Task requirements
Report every line of the records that contains the word "europe".

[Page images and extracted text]
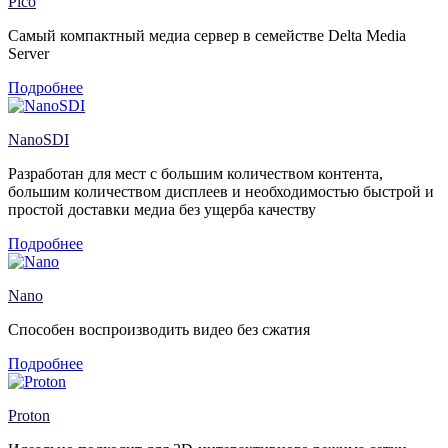
Pico
Самый компактный медиа сервер в семействе Delta Media
Server
Подробнее
NanoSDI
Разработан для мест с большим количеством контента,
большим количеством дисплеев и необходимостью быстрой и
простой доставки медиа без ущерба качеству
Подробнее
Nano
Способен воспроизводить видео без сжатия
Подробнее
Proton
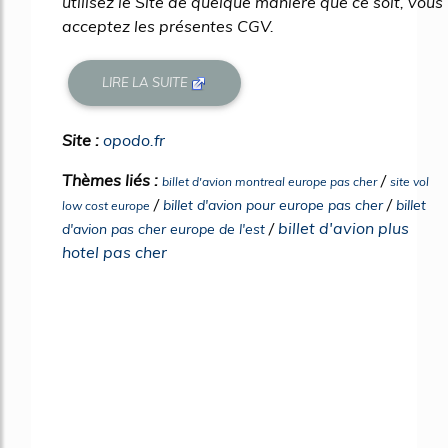
utilisez le Site de quelque manière que ce soit, vous
acceptez les présentes CGV.
LIRE LA SUITE
Site :
opodo.fr
Thèmes liés :
/
billet d'avion montreal europe pas cher
site vol
/
/
billet d'avion pour europe pas cher
billet
low cost europe
/
billet d'avion plus
d'avion pas cher europe de l'est
hotel pas cher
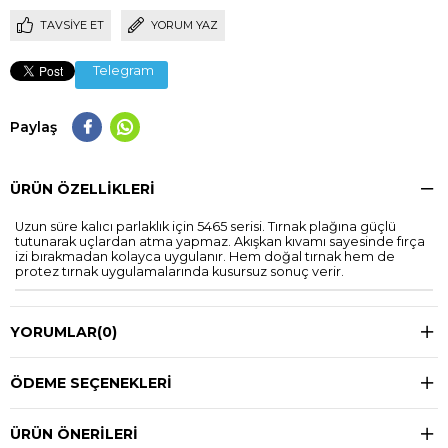
TAVSIYE ET
YORUM YAZ
Telegram
Paylaş
ÜRÜN ÖZELLIKLERI
Uzun süre kalıcı parlaklık için 5465 serisi. Tırnak plağına güçlü
tutunarak uçlardan atma yapmaz. Akışkan kıvamı sayesinde fırça
izi bırakmadan kolayca uygulanır. Hem doğal tırnak hem de
protez tırnak uygulamalarında kusursuz sonuç verir.
YORUMLAR
(0)
ÖDEME SEÇENEKLERI
ÜRÜN ÖNERILERI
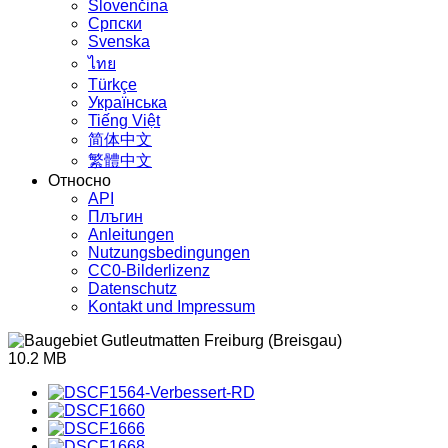
Slovenčina
Српски
Svenska
ไทย
Türkçe
Українська
Tiếng Việt
简体中文
繁體中文
Относно
API
Плъгин
Anleitungen
Nutzungsbedingungen
CC0-Bilderlizenz
Datenschutz
Kontakt und Impressum
10.2 MB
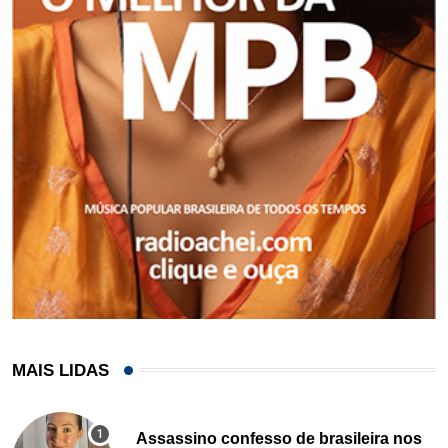
MAIS LIDAS
Assassino confesso de brasileira nos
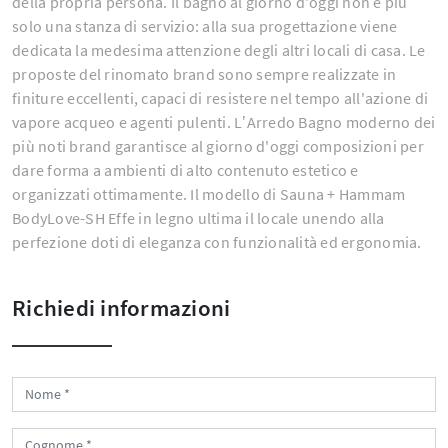
della propria persona. Il bagno al giorno d'oggi non è più
solo una stanza di servizio: alla sua progettazione viene
dedicata la medesima attenzione degli altri locali di casa. Le
proposte del rinomato brand sono sempre realizzate in
finiture eccellenti, capaci di resistere nel tempo all'azione di
vapore acqueo e agenti pulenti. L’Arredo Bagno moderno dei
più noti brand garantisce al giorno d'oggi composizioni per
dare forma a ambienti di alto contenuto estetico e
organizzati ottimamente. Il modello di Sauna + Hammam
BodyLove-SH Effe in legno ultima il locale unendo alla
perfezione doti di eleganza con funzionalità ed ergonomia.
Richiedi informazioni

Exercise result
billet d'avion montreal europe pas cher
billet d'avion pour europe pas cher
low cost europe
d'avion pas cher europe de l'est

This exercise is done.